Regarder la mort en face
En
parler comme à un enfant
La psychanalyste Françoise Dolto aimait à dire aux enfants que chacun meurt
quand il a fini de vivre. Explication aussi simple qu’irréfutable ! De même que
chacun naît et vit parce qu’il l’a choisi. Les enfants, par leur bon sens
naturel, posent souvent les questions importantes à des adultes qui ont déjà
renoncé à chercher pour eux-mêmes des réponses. « Pourquoi les gens meurent, ça
veut dire quoi la mort, qu’est-ce qu’on fait quand on est ‘à la mort’ ? » sont
des interrogations fréquentes chez les enfants aux environs de cinq ou six ans.

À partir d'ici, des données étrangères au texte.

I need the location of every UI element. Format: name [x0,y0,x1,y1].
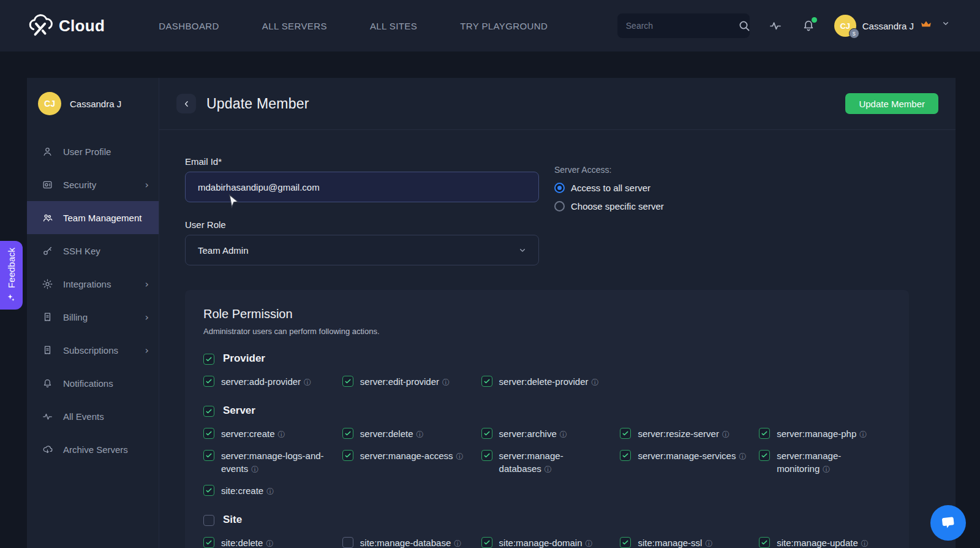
checkbox-checked[interactable] [481,376,492,387]
checkbox-checked[interactable] [620,537,631,548]
checkbox-checked[interactable] [203,354,214,365]
permission-item-server-edit-provider[interactable]: server:edit-providerⓘ [342,375,474,388]
permission-item-server-resize-server[interactable]: server:resize-serverⓘ [620,427,752,440]
checkbox-checked[interactable] [203,537,214,548]
checkbox-checked[interactable] [481,428,492,439]
checkbox-checked[interactable] [759,450,770,461]
permission-item-server-manage-services[interactable]: server:manage-servicesⓘ [620,449,752,475]
sidebar-item-all-events[interactable]: All Events [27,400,159,433]
info-icon[interactable]: ⓘ [454,539,461,548]
sidebar-item-team-management[interactable]: Team Management [27,201,159,234]
server-access-radio-all[interactable]: Access to all server [554,183,664,193]
user-menu[interactable]: CJ s Cassandra J [834,15,956,37]
chevron-down-icon[interactable] [941,18,956,33]
search-input[interactable] [626,21,737,31]
search-box[interactable] [617,13,750,38]
chevron-right-icon: › [145,344,149,356]
email-field[interactable] [185,172,539,202]
notifications-bell-icon[interactable] [801,18,816,33]
permission-item-server-manage-access[interactable]: server:manage-accessⓘ [342,449,474,475]
activity-icon[interactable] [768,18,783,33]
info-icon[interactable]: ⓘ [859,430,867,439]
sidebar-item-archive-servers[interactable]: Archive Servers [27,433,159,466]
user-role-select[interactable]: Team Admin [185,235,539,265]
info-icon[interactable]: ⓘ [456,452,464,461]
avatar: CJ s [834,15,856,37]
info-icon[interactable]: ⓘ [705,539,712,548]
radio-unselected-icon[interactable] [554,201,565,211]
permission-item-server-manage-databases[interactable]: server:manage-databasesⓘ [481,449,613,475]
main-header: Update Member Update Member [159,78,956,130]
server-access-radio-specific[interactable]: Choose specific server [554,201,664,211]
checkbox-checked[interactable] [342,428,353,439]
search-icon[interactable] [737,18,752,33]
update-member-button[interactable]: Update Member [845,93,938,114]
permission-item-server-delete[interactable]: server:deleteⓘ [342,427,474,440]
permission-item-server-archive[interactable]: server:archiveⓘ [481,427,613,440]
nav-link-all-sites[interactable]: ALL SITES [370,21,417,31]
checkbox-checked[interactable] [481,537,492,548]
checkbox-checked[interactable] [203,428,214,439]
sidebar-item-notifications[interactable]: Notifications [27,367,159,400]
back-button[interactable] [176,94,196,113]
info-icon[interactable]: ⓘ [442,378,450,387]
info-icon[interactable]: ⓘ [722,430,729,439]
permission-group-header[interactable]: Server [203,405,891,417]
checkbox-checked[interactable] [203,376,214,387]
permission-item-site-create[interactable]: site:createⓘ [203,484,335,497]
info-icon[interactable]: ⓘ [861,539,869,548]
info-icon[interactable]: ⓘ [592,378,599,387]
info-icon[interactable]: ⓘ [266,539,273,548]
info-icon[interactable]: ⓘ [417,430,424,439]
info-icon[interactable]: ⓘ [545,465,552,474]
chevron-down-icon [518,245,527,255]
sidebar-item-integrations[interactable]: Integrations› [27,267,159,300]
sidebar-item-billing[interactable]: Billing› [27,300,159,333]
radio-selected-icon[interactable] [554,183,565,193]
checkbox-checked[interactable] [759,537,770,548]
permission-group-header[interactable]: Provider [203,352,891,365]
permission-item-server-add-provider[interactable]: server:add-providerⓘ [203,375,335,388]
checkbox-checked[interactable] [342,450,353,461]
chat-widget-button[interactable] [930,505,966,541]
checkbox-checked[interactable] [203,450,214,461]
checkbox-checked[interactable] [620,428,631,439]
info-icon[interactable]: ⓘ [586,539,593,548]
permission-group-header[interactable]: Site [203,514,891,526]
nav-link-dashboard[interactable]: DASHBOARD [159,21,219,31]
permission-item-site-delete[interactable]: site:deleteⓘ [203,536,335,548]
group-label: Site [223,514,242,526]
sidebar-item-subscriptions[interactable]: Subscriptions› [27,333,159,367]
permission-item-site-manage-update[interactable]: site:manage-updateⓘ [759,536,891,548]
checkbox-checked[interactable] [203,485,214,496]
checkbox-checked[interactable] [620,450,631,461]
checkbox-unchecked[interactable] [203,515,214,526]
permission-item-server-manage-logs-and-events[interactable]: server:manage-logs-and-eventsⓘ [203,449,335,475]
checkbox-checked[interactable] [342,376,353,387]
permission-item-server-manage-php[interactable]: server:manage-phpⓘ [759,427,891,440]
checkbox-checked[interactable] [203,406,214,417]
checkbox-unchecked[interactable] [342,537,353,548]
nav-link-try-playground[interactable]: TRY PLAYGROUND [460,21,548,31]
info-icon[interactable]: ⓘ [304,378,311,387]
info-icon[interactable]: ⓘ [739,452,746,461]
nav-link-all-servers[interactable]: ALL SERVERS [262,21,327,31]
info-icon[interactable]: ⓘ [823,465,830,474]
info-icon[interactable]: ⓘ [560,430,567,439]
permission-item-site-manage-ssl[interactable]: site:manage-sslⓘ [620,536,752,548]
permission-item-server-delete-provider[interactable]: server:delete-providerⓘ [481,375,613,388]
feedback-tab[interactable]: Feedback [0,241,23,310]
permission-item-server-manage-monitoring[interactable]: server:manage-monitoringⓘ [759,449,891,475]
permission-item-server-create[interactable]: server:createⓘ [203,427,335,440]
sidebar-item-security[interactable]: Security› [27,168,159,201]
info-icon[interactable]: ⓘ [266,487,274,496]
sidebar-item-ssh-key[interactable]: SSH Key [27,234,159,267]
permission-item-site-manage-domain[interactable]: site:manage-domainⓘ [481,536,613,548]
checkbox-checked[interactable] [481,450,492,461]
info-icon[interactable]: ⓘ [251,465,258,474]
permission-item-site-manage-database[interactable]: site:manage-databaseⓘ [342,536,474,548]
sidebar-item-user-profile[interactable]: User Profile [27,135,159,168]
brand-logo[interactable]: Cloud [27,13,105,38]
checkbox-checked[interactable] [759,428,770,439]
info-icon[interactable]: ⓘ [278,430,285,439]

Il leur arrive même de demander directement : « Toi aussi tu vas mourir ? quand
est-ce que tu vas mourir ? » Les parents sont embarrassés, parfois choqués, par
l’aspect si direct que prennent ces questionnements pourtant naturels chez
toute personne en bonne santé psychique. Ils ne savent que répondre et usent de
périphrases pour ne pas dire les choses simplement. « Mamie est à l’hôpital.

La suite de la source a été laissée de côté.